▶ **TRY IT**
Every entry should be repeated exactly as written.

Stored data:
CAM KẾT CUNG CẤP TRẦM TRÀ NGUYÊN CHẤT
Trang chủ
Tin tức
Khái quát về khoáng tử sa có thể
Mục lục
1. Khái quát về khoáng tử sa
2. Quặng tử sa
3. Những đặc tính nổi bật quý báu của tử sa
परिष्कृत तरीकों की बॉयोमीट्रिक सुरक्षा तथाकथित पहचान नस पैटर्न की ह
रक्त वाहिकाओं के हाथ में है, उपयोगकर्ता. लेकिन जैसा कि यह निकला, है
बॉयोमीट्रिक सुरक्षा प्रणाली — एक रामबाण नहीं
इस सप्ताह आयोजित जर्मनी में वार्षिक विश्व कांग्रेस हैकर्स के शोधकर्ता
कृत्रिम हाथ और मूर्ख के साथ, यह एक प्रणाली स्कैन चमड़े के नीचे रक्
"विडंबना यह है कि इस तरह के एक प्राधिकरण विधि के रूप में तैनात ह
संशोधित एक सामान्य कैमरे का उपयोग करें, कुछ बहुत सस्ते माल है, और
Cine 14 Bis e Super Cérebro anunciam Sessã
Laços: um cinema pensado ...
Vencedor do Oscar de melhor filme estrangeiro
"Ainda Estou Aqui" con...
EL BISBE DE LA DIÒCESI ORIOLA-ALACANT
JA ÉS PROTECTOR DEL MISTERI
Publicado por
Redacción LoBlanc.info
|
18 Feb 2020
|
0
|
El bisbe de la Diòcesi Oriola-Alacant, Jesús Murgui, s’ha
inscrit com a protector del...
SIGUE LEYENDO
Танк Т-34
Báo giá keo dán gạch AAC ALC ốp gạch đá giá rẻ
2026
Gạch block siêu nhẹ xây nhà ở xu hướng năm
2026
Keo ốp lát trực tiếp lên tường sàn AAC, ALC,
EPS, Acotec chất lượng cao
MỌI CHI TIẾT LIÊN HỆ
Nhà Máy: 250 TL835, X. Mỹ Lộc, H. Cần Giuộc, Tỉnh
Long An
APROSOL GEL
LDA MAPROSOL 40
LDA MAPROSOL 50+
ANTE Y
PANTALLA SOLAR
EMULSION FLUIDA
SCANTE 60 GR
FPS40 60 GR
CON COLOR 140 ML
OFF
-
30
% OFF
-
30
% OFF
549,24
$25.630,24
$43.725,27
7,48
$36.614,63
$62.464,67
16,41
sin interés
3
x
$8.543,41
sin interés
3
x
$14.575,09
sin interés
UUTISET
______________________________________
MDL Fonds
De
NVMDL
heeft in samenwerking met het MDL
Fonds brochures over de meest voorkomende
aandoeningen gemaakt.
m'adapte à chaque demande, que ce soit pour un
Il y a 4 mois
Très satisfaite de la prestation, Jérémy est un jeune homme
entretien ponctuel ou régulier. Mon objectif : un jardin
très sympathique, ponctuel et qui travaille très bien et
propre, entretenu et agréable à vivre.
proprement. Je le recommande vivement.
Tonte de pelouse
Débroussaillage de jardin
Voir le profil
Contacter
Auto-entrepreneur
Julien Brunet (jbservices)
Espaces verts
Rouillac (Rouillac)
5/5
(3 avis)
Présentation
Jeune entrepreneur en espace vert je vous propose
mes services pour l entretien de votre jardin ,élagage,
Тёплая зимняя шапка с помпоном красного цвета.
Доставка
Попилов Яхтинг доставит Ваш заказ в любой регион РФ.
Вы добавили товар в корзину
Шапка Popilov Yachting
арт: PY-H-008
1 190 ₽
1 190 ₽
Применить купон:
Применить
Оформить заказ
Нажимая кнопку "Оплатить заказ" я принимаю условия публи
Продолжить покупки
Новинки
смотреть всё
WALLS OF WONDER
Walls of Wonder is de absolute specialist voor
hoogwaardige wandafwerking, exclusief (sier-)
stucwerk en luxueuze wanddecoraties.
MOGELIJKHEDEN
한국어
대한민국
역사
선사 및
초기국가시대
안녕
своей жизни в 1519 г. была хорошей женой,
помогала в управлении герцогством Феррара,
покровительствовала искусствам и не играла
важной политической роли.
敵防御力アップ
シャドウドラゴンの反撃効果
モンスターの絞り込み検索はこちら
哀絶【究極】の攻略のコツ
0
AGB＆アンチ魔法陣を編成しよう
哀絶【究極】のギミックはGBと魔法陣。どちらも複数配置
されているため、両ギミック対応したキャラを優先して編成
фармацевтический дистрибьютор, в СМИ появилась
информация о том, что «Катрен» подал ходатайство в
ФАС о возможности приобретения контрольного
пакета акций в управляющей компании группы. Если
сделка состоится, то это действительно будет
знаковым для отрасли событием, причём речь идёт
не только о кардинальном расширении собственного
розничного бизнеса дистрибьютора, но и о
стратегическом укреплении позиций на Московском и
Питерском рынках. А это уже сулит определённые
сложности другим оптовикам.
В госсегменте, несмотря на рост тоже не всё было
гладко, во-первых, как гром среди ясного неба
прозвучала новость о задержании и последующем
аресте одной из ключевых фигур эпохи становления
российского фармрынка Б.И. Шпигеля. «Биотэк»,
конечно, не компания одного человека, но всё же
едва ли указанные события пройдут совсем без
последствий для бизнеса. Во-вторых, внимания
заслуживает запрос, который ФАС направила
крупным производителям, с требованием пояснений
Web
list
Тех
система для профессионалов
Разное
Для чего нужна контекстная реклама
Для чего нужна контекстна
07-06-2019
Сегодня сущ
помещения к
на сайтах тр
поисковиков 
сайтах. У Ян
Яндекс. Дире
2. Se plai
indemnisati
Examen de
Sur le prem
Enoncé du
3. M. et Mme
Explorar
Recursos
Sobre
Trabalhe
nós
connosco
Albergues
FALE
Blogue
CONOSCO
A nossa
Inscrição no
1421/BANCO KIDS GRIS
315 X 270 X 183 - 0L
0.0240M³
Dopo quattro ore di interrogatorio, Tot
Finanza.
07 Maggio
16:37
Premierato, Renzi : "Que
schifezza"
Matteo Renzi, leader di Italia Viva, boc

▶ **OUTPUT FOR THIS TASK**
CAM KẾT CUNG CẤP TRẦM TRÀ NGUYÊN CHẤT
Trang chủ
Tin tức
Khái quát về khoáng tử sa có thể
Mục lục
1. Khái quát về khoáng tử sa
2. Quặng tử sa
3. Những đặc tính nổi bật quý báu của tử sa
परिष्कृत तरीकों की बॉयोमीट्रिक सुरक्षा तथाकथित पहचान नस पैटर्न की ह
रक्त वाहिकाओं के हाथ में है, उपयोगकर्ता. लेकिन जैसा कि यह निकला, है
बॉयोमीट्रिक सुरक्षा प्रणाली — एक रामबाण नहीं
इस सप्ताह आयोजित जर्मनी में वार्षिक विश्व कांग्रेस हैकर्स के शोधकर्ता
कृत्रिम हाथ और मूर्ख के साथ, यह एक प्रणाली स्कैन चमड़े के नीचे रक्
"विडंबना यह है कि इस तरह के एक प्राधिकरण विधि के रूप में तैनात ह
संशोधित एक सामान्य कैमरे का उपयोग करें, कुछ बहुत सस्ते माल है, और
Cine 14 Bis e Super Cérebro anunciam Sessã
Laços: um cinema pensado ...
Vencedor do Oscar de melhor filme estrangeiro
"Ainda Estou Aqui" con...
EL BISBE DE LA DIÒCESI ORIOLA-ALACANT
JA ÉS PROTECTOR DEL MISTERI
Publicado por
Redacción LoBlanc.info
|
18 Feb 2020
|
0
|
El bisbe de la Diòcesi Oriola-Alacant, Jesús Murgui, s’ha
inscrit com a protector del...
SIGUE LEYENDO
Танк Т-34
Báo giá keo dán gạch AAC ALC ốp gạch đá giá rẻ
2026
Gạch block siêu nhẹ xây nhà ở xu hướng năm
2026
Keo ốp lát trực tiếp lên tường sàn AAC, ALC,
EPS, Acotec chất lượng cao
MỌI CHI TIẾT LIÊN HỆ
Nhà Máy: 250 TL835, X. Mỹ Lộc, H. Cần Giuộc, Tỉnh
Long An
APROSOL GEL
LDA MAPROSOL 40
LDA MAPROSOL 50+
ANTE Y
PANTALLA SOLAR
EMULSION FLUIDA
SCANTE 60 GR
FPS40 60 GR
CON COLOR 140 ML
OFF
-
30
% OFF
-
30
% OFF
549,24
$25.630,24
$43.725,27
7,48
$36.614,63
$62.464,67
16,41
sin interés
3
x
$8.543,41
sin interés
3
x
$14.575,09
sin interés
UUTISET
______________________________________
MDL Fonds
De
NVMDL
heeft in samenwerking met het MDL
Fonds brochures over de meest voorkomende
aandoeningen gemaakt.
m'adapte à chaque demande, que ce soit pour un
Il y a 4 mois
Très satisfaite de la prestation, Jérémy est un jeune homme
entretien ponctuel ou régulier. Mon objectif : un jardin
très sympathique, ponctuel et qui travaille très bien et
propre, entretenu et agréable à vivre.
proprement. Je le recommande vivement.
Tonte de pelouse
Débroussaillage de jardin
Voir le profil
Contacter
Auto-entrepreneur
Julien Brunet (jbservices)
Espaces verts
Rouillac (Rouillac)
5/5
(3 avis)
Présentation
Jeune entrepreneur en espace vert je vous propose
mes services pour l entretien de votre jardin ,élagage,
Тёплая зимняя шапка с помпоном красного цвета.
Доставка
Попилов Яхтинг доставит Ваш заказ в любой регион РФ.
Вы добавили товар в корзину
Шапка Popilov Yachting
арт: PY-H-008
1 190 ₽
1 190 ₽
Применить купон:
Применить
Оформить заказ
Нажимая кнопку "Оплатить заказ" я принимаю условия публи
Продолжить покупки
Новинки
смотреть всё
WALLS OF WONDER
Walls of Wonder is de absolute specialist voor
hoogwaardige wandafwerking, exclusief (sier-)
stucwerk en luxueuze wanddecoraties.
MOGELIJKHEDEN
한국어
대한민국
역사
선사 및
초기국가시대
안녕
своей жизни в 1519 г. была хорошей женой,
помогала в управлении герцогством Феррара,
покровительствовала искусствам и не играла
важной политической роли.
敵防御力アップ
シャドウドラゴンの反撃効果
モンスターの絞り込み検索はこちら
哀絶【究極】の攻略のコツ
0
AGB＆アンチ魔法陣を編成しよう
哀絶【究極】のギミックはGBと魔法陣。どちらも複数配置
されているため、両ギミック対応したキャラを優先して編成
фармацевтический дистрибьютор, в СМИ появилась
информация о том, что «Катрен» подал ходатайство в
ФАС о возможности приобретения контрольного
пакета акций в управляющей компании группы. Если
сделка состоится, то это действительно будет
знаковым для отрасли событием, причём речь идёт
не только о кардинальном расширении собственного
розничного бизнеса дистрибьютора, но и о
стратегическом укреплении позиций на Московском и
Питерском рынках. А это уже сулит определённые
сложности другим оптовикам.
В госсегменте, несмотря на рост тоже не всё было
гладко, во-первых, как гром среди ясного неба
прозвучала новость о задержании и последующем
аресте одной из ключевых фигур эпохи становления
российского фармрынка Б.И. Шпигеля. «Биотэк»,
конечно, не компания одного человека, но всё же
едва ли указанные события пройдут совсем без
последствий для бизнеса. Во-вторых, внимания
заслуживает запрос, который ФАС направила
крупным производителям, с требованием пояснений
Web
list
Тех
система для профессионалов
Разное
Для чего нужна контекстная реклама
Для чего нужна контекстна
07-06-2019
Сегодня сущ
помещения к
на сайтах тр
поисковиков 
сайтах. У Ян
Яндекс. Дире
2. Se plai
indemnisati
Examen de
Sur le prem
Enoncé du
3. M. et Mme
Explorar
Recursos
Sobre
Trabalhe
nós
connosco
Albergues
FALE
Blogue
CONOSCO
A nossa
Inscrição no
1421/BANCO KIDS GRIS
315 X 270 X 183 - 0L
0.0240M³
Dopo quattro ore di interrogatorio, Tot
Finanza.
07 Maggio
16:37
Premierato, Renzi : "Que
schifezza"
Matteo Renzi, leader di Italia Viva, boc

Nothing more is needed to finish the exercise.